Assigned task. Show each line of the records below where the word "height" occurs.

Stored entries.
↓↓↓

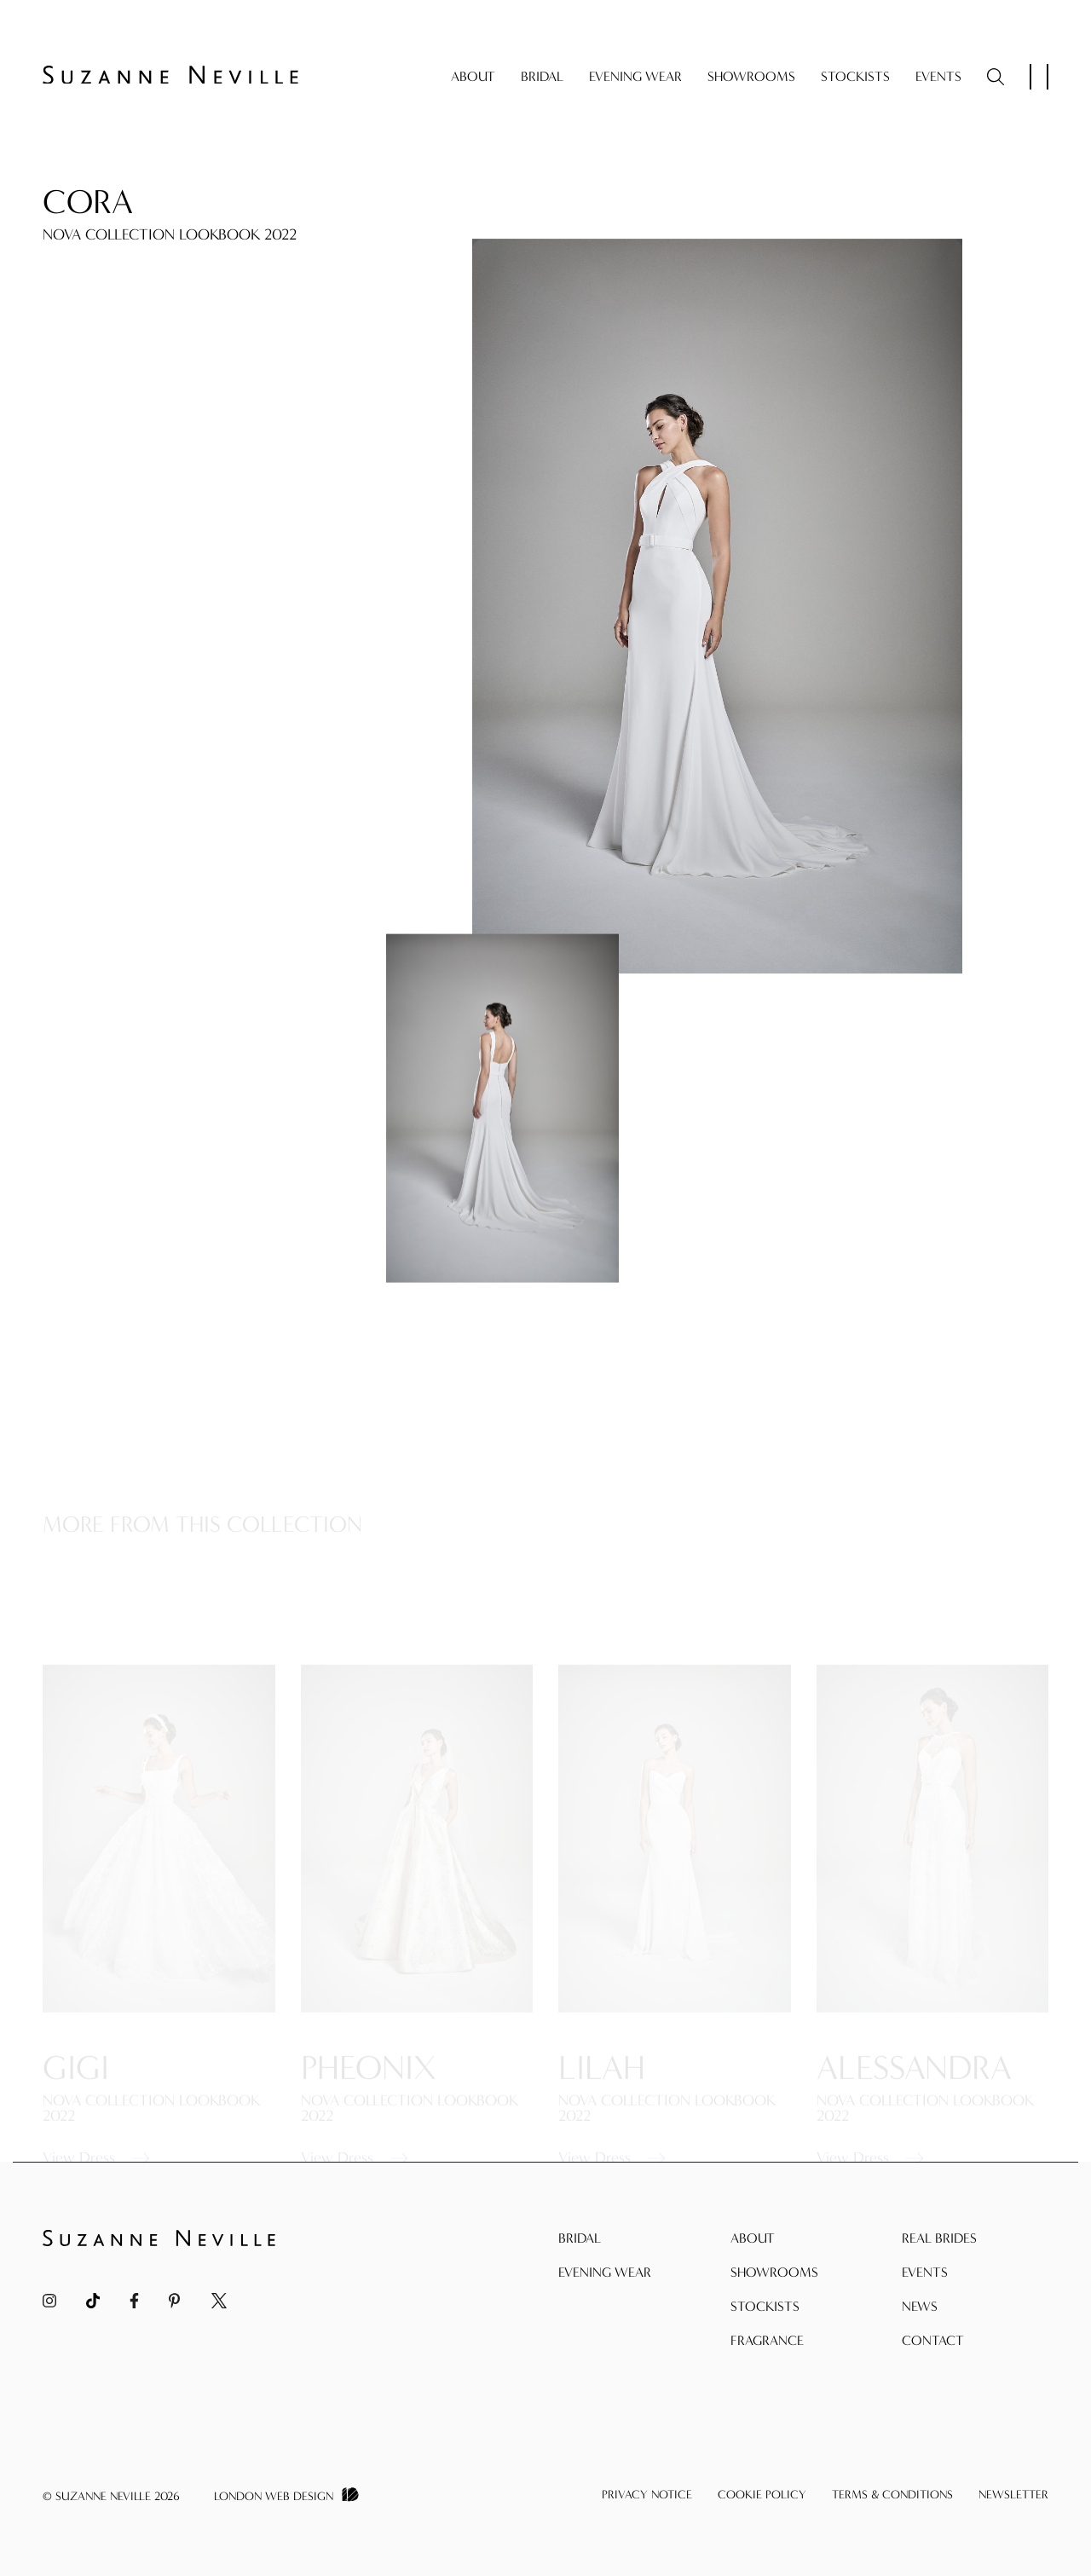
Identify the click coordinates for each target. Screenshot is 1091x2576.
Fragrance (767, 2340)
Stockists (855, 76)
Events (938, 76)
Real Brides (939, 2238)
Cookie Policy (762, 2494)
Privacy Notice (647, 2494)
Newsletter (1013, 2494)
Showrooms (751, 76)
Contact (933, 2340)
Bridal (542, 76)
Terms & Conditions (892, 2494)
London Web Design (273, 2496)
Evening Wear (635, 76)
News (920, 2306)
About (473, 76)
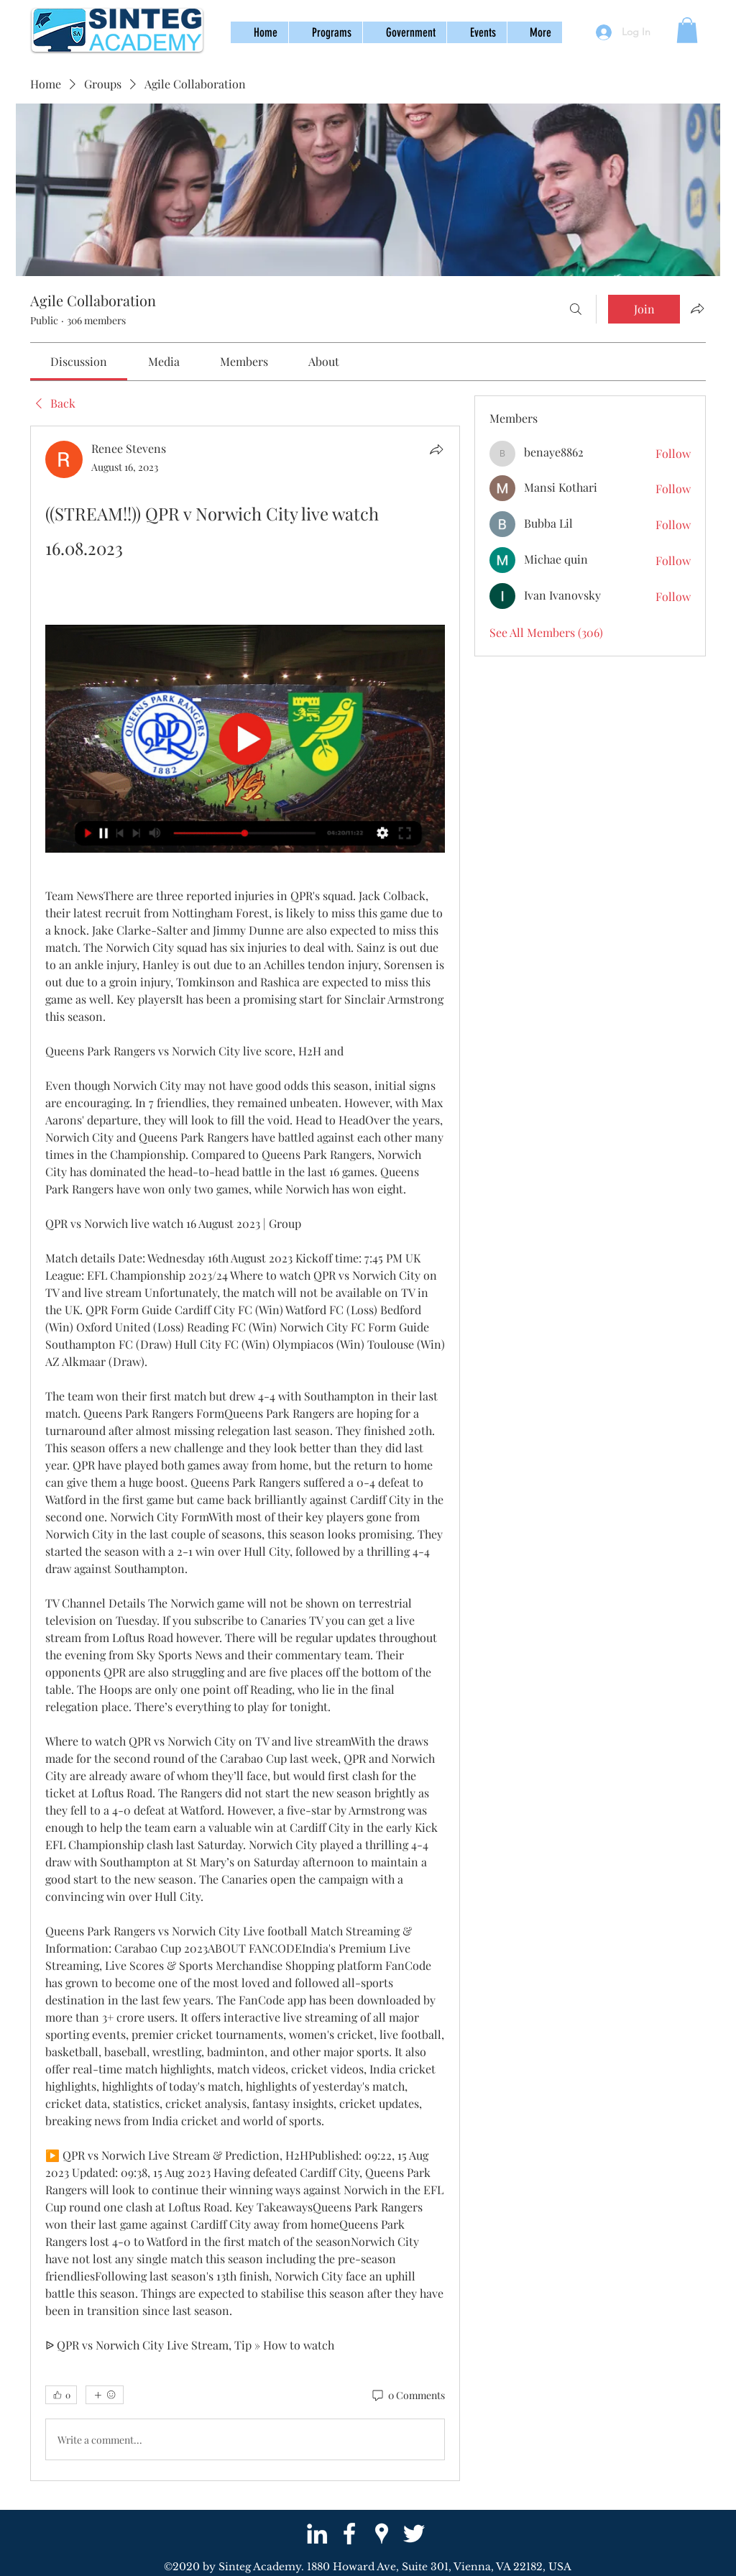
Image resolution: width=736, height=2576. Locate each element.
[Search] (575, 309)
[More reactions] (105, 2394)
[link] (78, 361)
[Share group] (697, 308)
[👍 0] (61, 2394)
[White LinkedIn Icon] (317, 2533)
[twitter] (414, 2533)
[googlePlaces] (381, 2533)
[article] (245, 1453)
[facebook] (349, 2533)
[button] (325, 32)
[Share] (436, 449)
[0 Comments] (407, 2395)
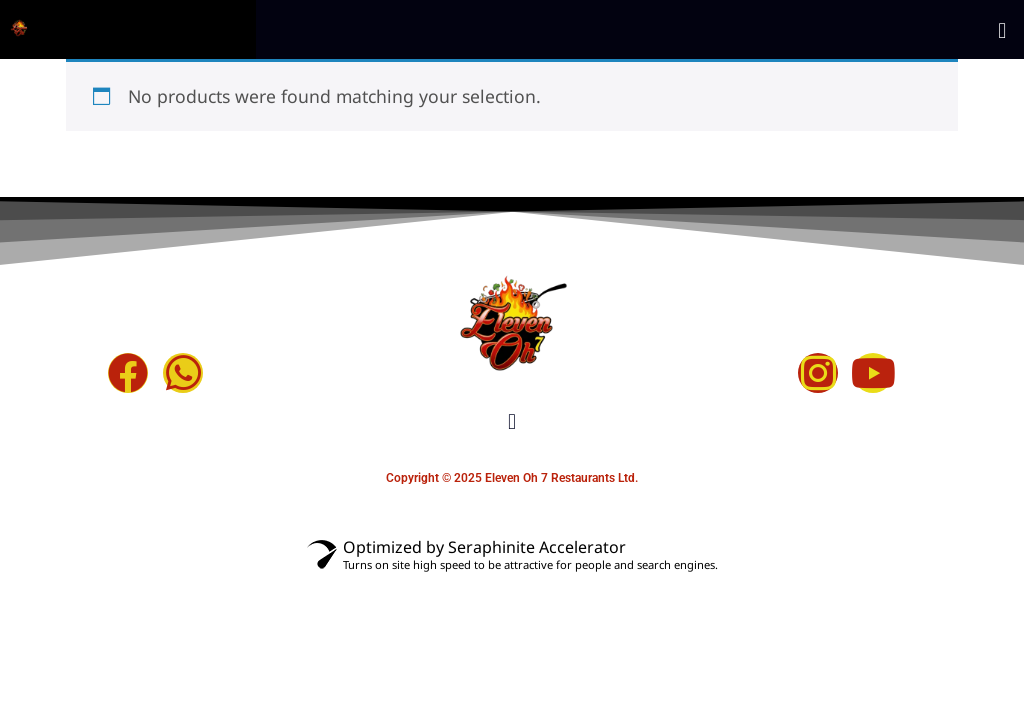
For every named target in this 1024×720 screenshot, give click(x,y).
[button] (1002, 39)
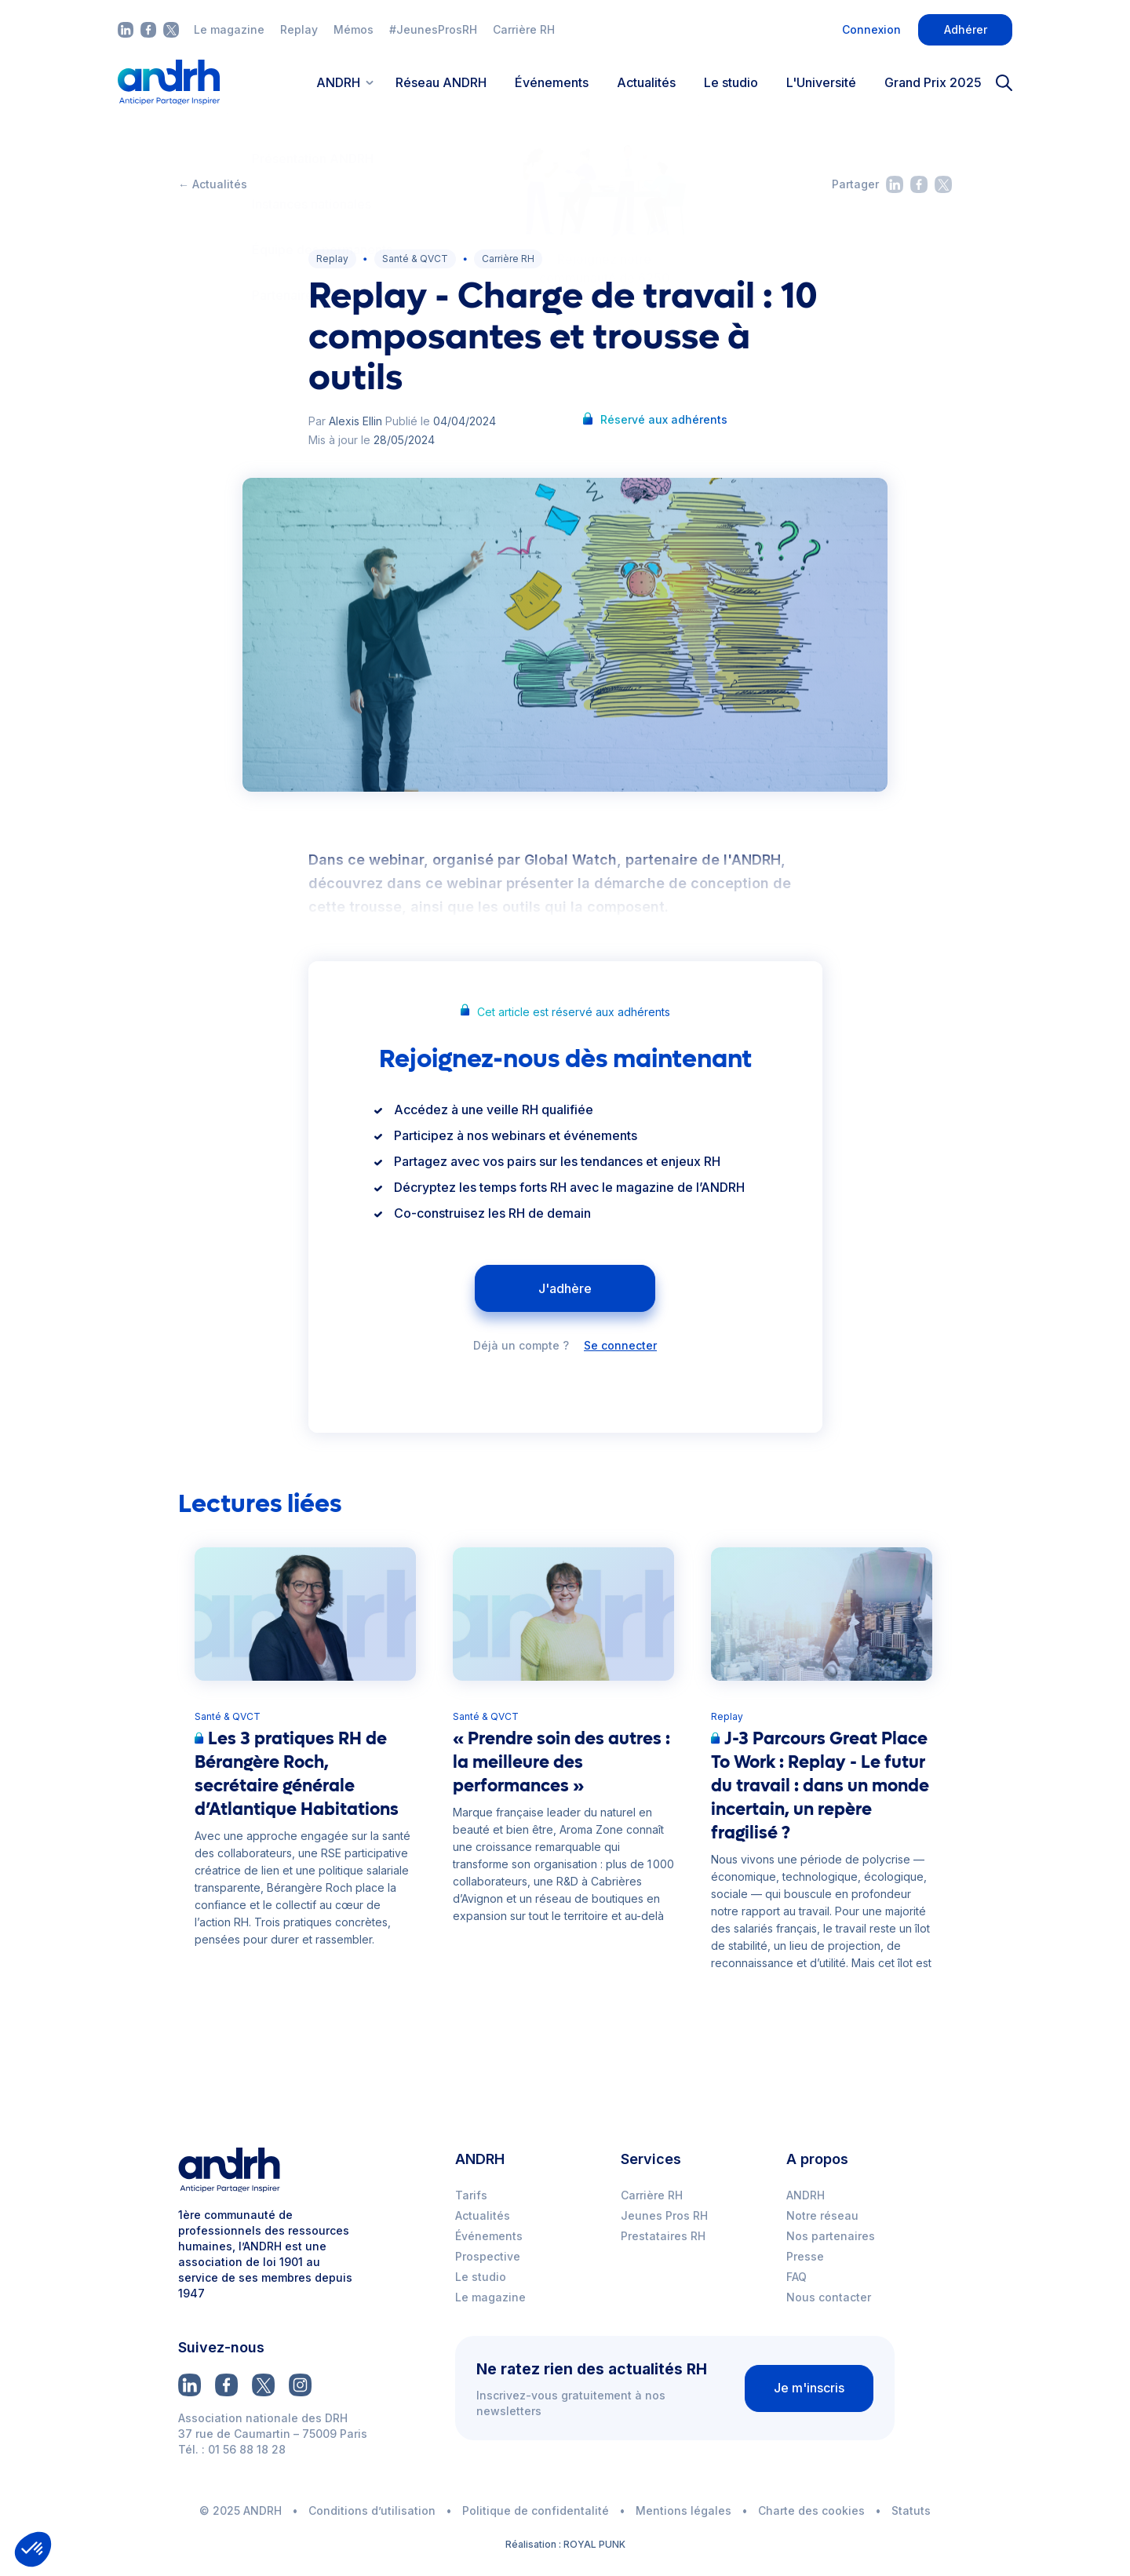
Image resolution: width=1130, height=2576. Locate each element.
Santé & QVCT (415, 258)
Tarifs (471, 2195)
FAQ (796, 2276)
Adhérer (965, 29)
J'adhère (565, 1288)
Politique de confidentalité (535, 2510)
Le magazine (229, 29)
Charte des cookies (811, 2510)
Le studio (731, 82)
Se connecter (620, 1345)
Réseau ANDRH (441, 82)
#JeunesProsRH (433, 29)
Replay (299, 29)
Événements (552, 82)
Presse (805, 2256)
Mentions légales (683, 2510)
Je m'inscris (809, 2388)
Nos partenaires (830, 2236)
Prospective (487, 2256)
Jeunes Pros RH (664, 2215)
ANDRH (805, 2195)
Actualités (646, 82)
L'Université (821, 82)
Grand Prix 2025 (933, 82)
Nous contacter (828, 2297)
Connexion (871, 29)
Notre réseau (822, 2215)
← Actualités (212, 184)
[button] (33, 2549)
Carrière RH (524, 29)
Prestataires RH (663, 2236)
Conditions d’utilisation (372, 2510)
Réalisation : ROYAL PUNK (565, 2544)
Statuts (911, 2510)
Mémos (354, 29)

↑↑↑

Task response.
Image resolution: width=736, height=2576. Locate each element.
Image resolution: width=1130, height=2576. Locate each element.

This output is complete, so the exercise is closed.